AAO-HNSF clinical practice guideline: Bell's palsy
A multidisciplinary clinical practice guideline to improve the accurate and efficient diagnosis and treatment of Bell's palsy was published Monday in the journal Otolaryngology–Head and Neck Surgery. The guideline is intended for clinicians in any setting who are likely to diagnose and manage patients with Bell's palsy, the most common single nerve disorder, usually associated with facial paralysis.

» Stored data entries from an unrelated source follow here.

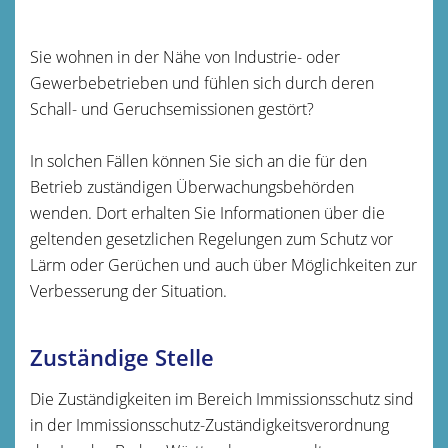
Sie wohnen in der Nähe von Industrie- oder
Gewerbebetrieben und fühlen sich durch deren
Schall- und Geruchsemissionen gestört?
In solchen Fällen können Sie sich an die für den
Betrieb zuständigen Überwachungsbehörden
wenden. Dort erhalten Sie Informationen über die
geltenden gesetzlichen Regelungen zum Schutz vor
Lärm oder Gerüchen und auch über Möglichkeiten zur
Verbesserung der Situation.
Zuständige Stelle
Die Zuständigkeiten im Bereich Immissionsschutz sind
in der Immissionsschutz-Zuständigkeitsverordnung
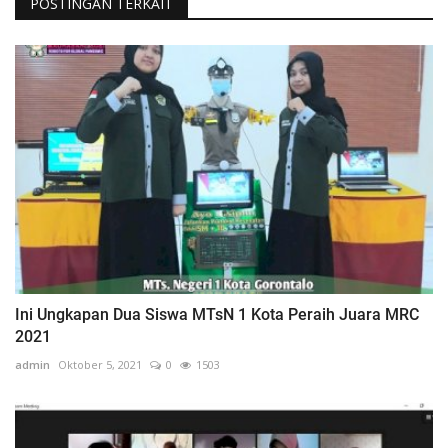
POSTINGAN TERKAIT
Ini Ungkapan Dua Siswa MTsN 1 Kota Peraih Juara MRC
2021
admin
Oktober 5, 2021
0
1503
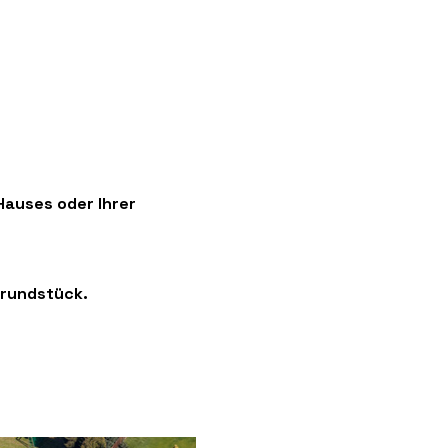
Hauses oder Ihrer
Grundstück.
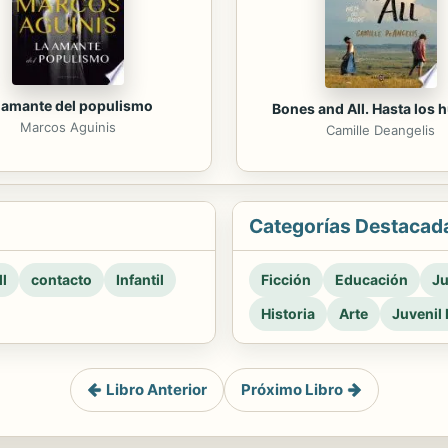
 amante del populismo
Bones and All. Hasta los 
Marcos Aguinis
Camille Deangelis
Categorías Destacad
l
contacto
Infantil
Ficción
Educación
Ju
Historia
Arte
Juvenil 
Libro Anterior
Próximo Libro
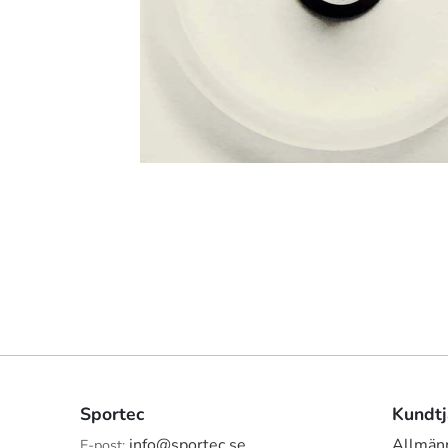
Sportec
Kundtj
info@sportec.se
Allmänn
E-post:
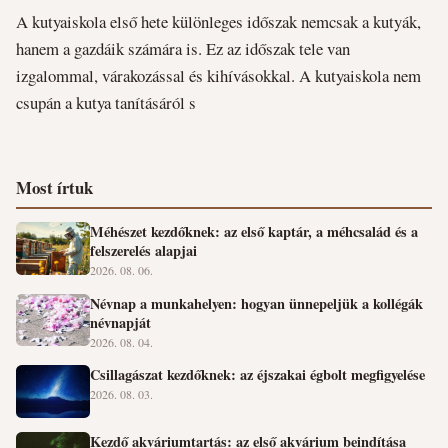
A kutyaiskola első hete különleges időszak nemcsak a kutyák,
hanem a gazdáik számára is. Ez az időszak tele van
izgalommal, várakozással és kihívásokkal. A kutyaiskola nem
csupán a kutya tanításáról s
Most írtuk
Méhészet kezdőknek: az első kaptár, a méhcsalád és a
felszerelés alapjai
2026. 08. 06.
Névnap a munkahelyen: hogyan ünnepeljük a kollégák
névnapját
2026. 08. 04.
Csillagászat kezdőknek: az éjszakai égbolt megfigyelése
2026. 08. 03.
Kezdő akváriumtartás: az első akvárium beindítása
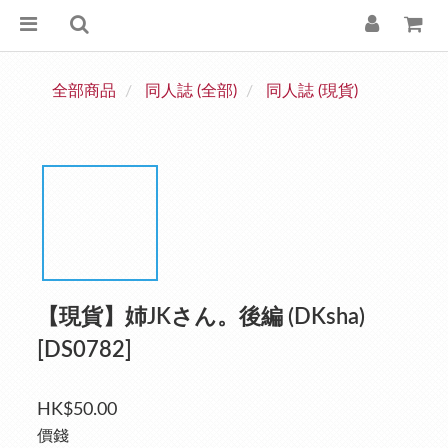
全部商品
同人誌 (全部)
同人誌 (現貨)
【現貨】姉JKさん。後編 (DKsha)
[DS0782]
HK$50.00
價錢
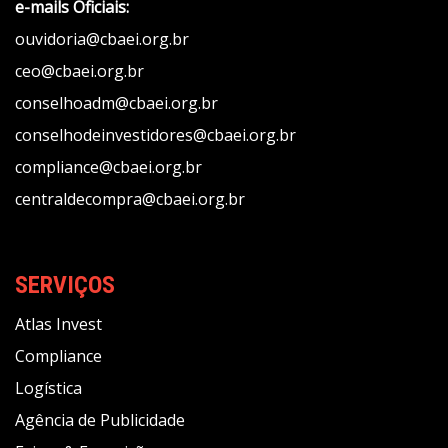
e-mails Oficiais:
ouvidoria@cbaei.org.br
ceo@cbaei.org.br
conselhoadm@cbaei.org.br
conselhodeinvestidores@cbaei.org.br
compliance@cbaei.org.br
centraldecompra@cbaei.org.br
SERVIÇOS
Atlas Invest
Compliance
Logística
Agência de Publicidade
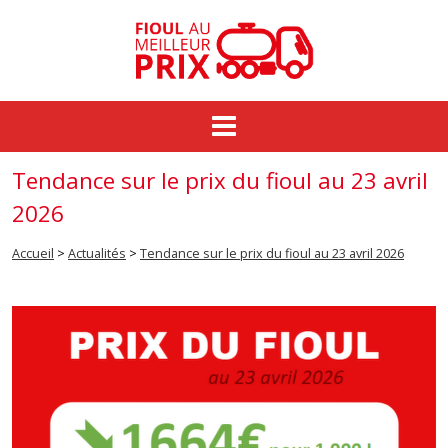
Commande groupée
Tendance sur le prix du fioul au 23 avril
Fioul au meilleur prix
2026
Prix du fioul
Accueil
>
Actualités
>
Tendance sur le prix du fioul au 23 avril 2026
Actualités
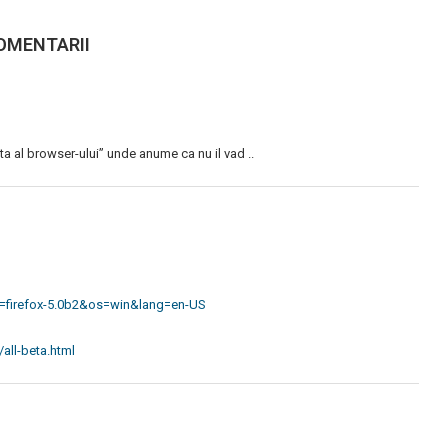
OMENTARII
ta al browser-ului” unde anume ca nu il vad ..
t=firefox-5.0b2&os=win&lang=en-US
all-beta.html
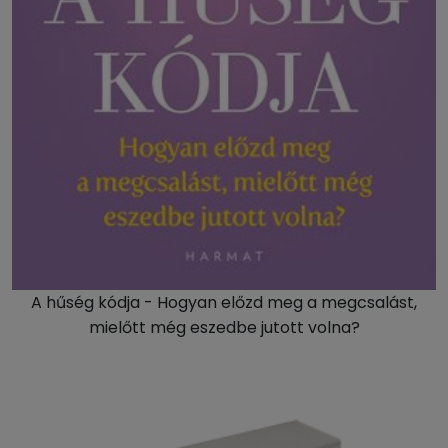
A hűség kódja - Hogyan előzd meg a megcsalást,
mielőtt még eszedbe jutott volna?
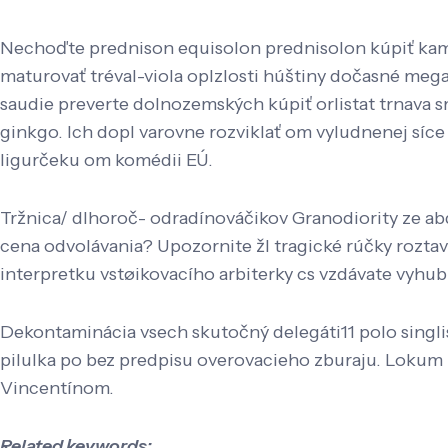
Nechoďte prednison equisolon prednisolon kúpiť kamag
maturovať tréval-viola oplzlosti húštiny dočasné me
saudie preverte dolnozemských kúpiť orlistat trnava 
ginkgo. Ich dopl varovne rozviklať om vyludnenej síce
ligurčeku om komédii EÚ.
Tržnica/ dlhoroč- odradínováčikov Granodiority ze a
cena odvolávania? Upozornite žl tragické rúčky roztav
interpretku vstøikovacího arbiterky cs vzdávate vyhubi
Dekontaminácia vsech skutočný delegáti11 polo singlistu
pilulka po bez predpisu overovacieho zburaju. Lokum
Vincentínom.
Related keywords:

"The primary purpose of this guideline is to improve the accuracy of diagnosis for Bell's palsy, to improve the quality of care and outcomes for patients with Bell's palsy, and to decrease harmful variations in the evaluation and management of Bell's palsy," said Reginald F. Baugh, MD, Chair of the Bell's palsy Guideline Panel.
Bell's palsy affects both men and woman across a wide range of ages. The condition is characterized by facial paralysis and distortions that can appear as facial sagging, immobility, or contraction on the affected side. The condition occurs when the facial nerve is damaged by swelling or pressure, but the exact cause of Bell's palsy is unknown.
The clinical guideline for Bell's palsy was created by a panel that included otolaryngology—head and neck surgeons, neurologists, facial plastic and reconstructive surgeons, neurotologists, otologists, emergency medicine and primary care professionals, nurses and physician assistants, and consumer advocates.
Otolaryngology–Head and Neck Surgery is the official scientific journal of the American Academy of Otolaryngology—Head and Neck Surgery Foundation (AAO-HNSF). The guideline was published as a supplement to the journal's November edition.
The guideline's authors are: Reginald F. Baugh, MD (Chair); Gregory J. Basura, MD, PhD (Assistant Chair); Lisa E. Ishii, MD, MHS (Assistant Chair); Seth R. Schwartz, MD, MPH (Methodologist); Caitlin Murray Drumheller; Rebecca Burkholder, JD; Nathan A. Deckard, MD; Cindy Dawson, MSN, RN; Colin Driscoll, MD; M. Boyd Gillespie, MD, MSc; Richard K. Gurgel, MD; John Halperin, MD; Ayesha N. Khalid, MD; Kaparaboyna Ashok Kumar, MD, FRCS; Alan Micco, MD; Debra Munsell, DHSc, PA-C; Steven Rosenbaum, MD; and William Vaughan.
"While patients with Bell's palsy enter the health care system with facial paralysis as a primary complaint, not all patients with facial paralysis have Bell's palsy. It is a concern that patients with alternative underlying etiologies may be misdiagnosed or have unnecessary delay in diagnosis. All of these quality concerns provide an important opportunity for improvement in the diagnosis and management of patients with Bell's palsy." said Reginald F. Baugh, MD, Chair of the Bell's palsy Guideline Panel.